- **EXERCISE PROMPT**:
Reproduce the section of the listing that begins at the line containing "You are a GUI" and finishes at the line containing "Date (596, 79)". Include both end lines and nothing beyond them.

- **SOURCE INFORMATION**:
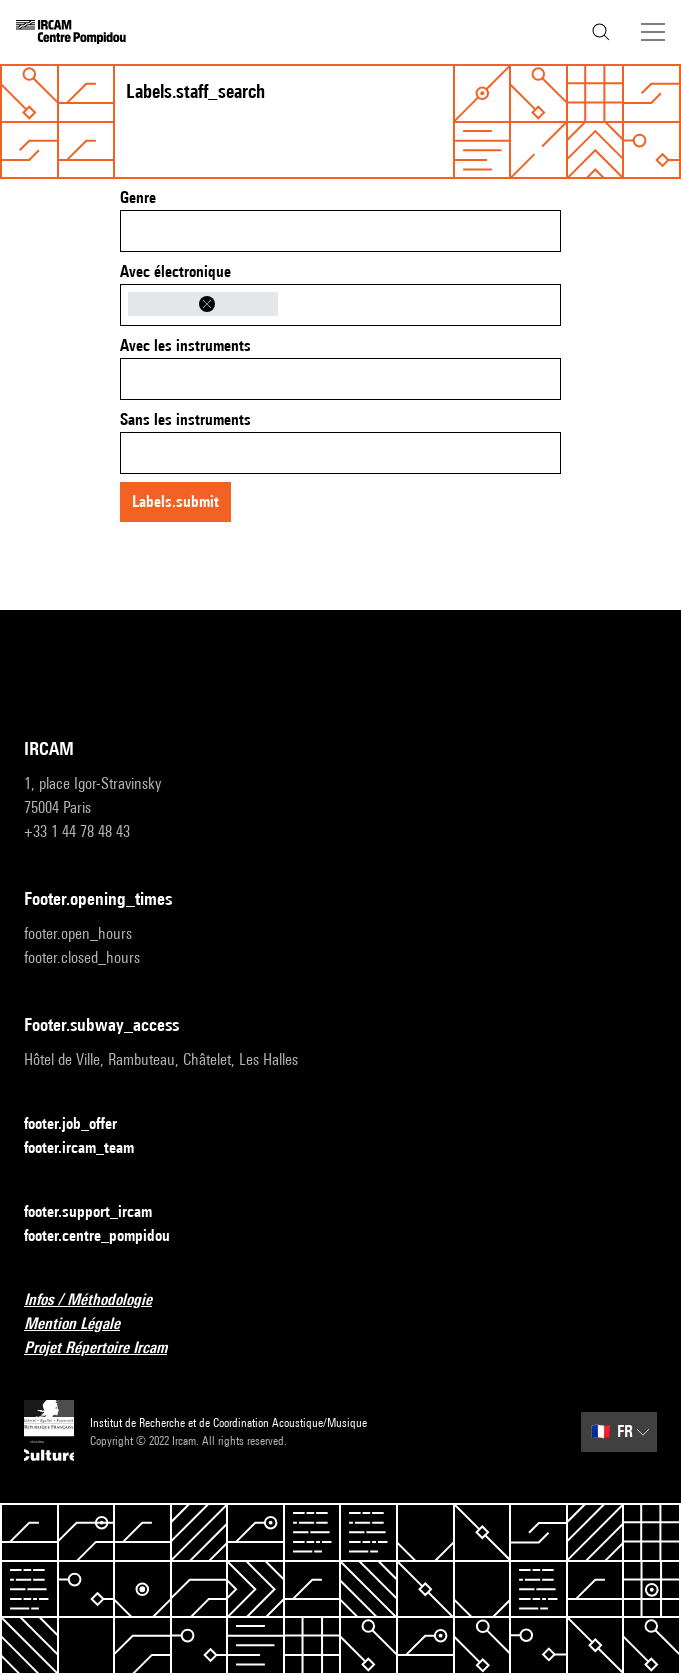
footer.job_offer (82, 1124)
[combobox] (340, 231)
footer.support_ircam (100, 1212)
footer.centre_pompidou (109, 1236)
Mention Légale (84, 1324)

==

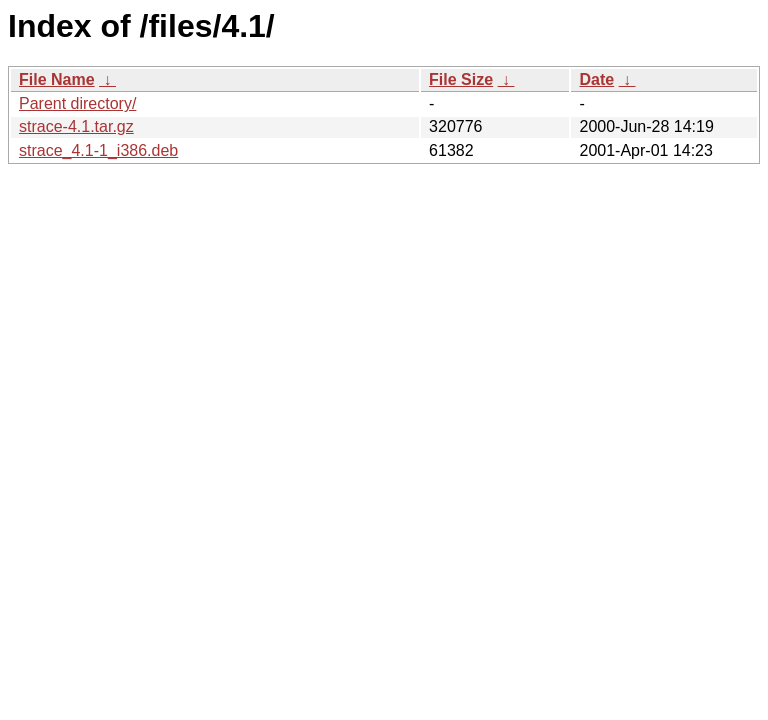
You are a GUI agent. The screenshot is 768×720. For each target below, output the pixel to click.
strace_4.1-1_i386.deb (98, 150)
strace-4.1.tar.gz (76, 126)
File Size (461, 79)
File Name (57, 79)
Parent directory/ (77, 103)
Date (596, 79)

- **RESPONSE TO THE EXERCISE**:
You are a GUI agent. The screenshot is 768×720. For each target below, output the pixel to click.
strace_4.1-1_i386.deb (98, 150)
strace-4.1.tar.gz (76, 126)
File Size (461, 79)
File Name (57, 79)
Parent directory/ (77, 103)
Date (596, 79)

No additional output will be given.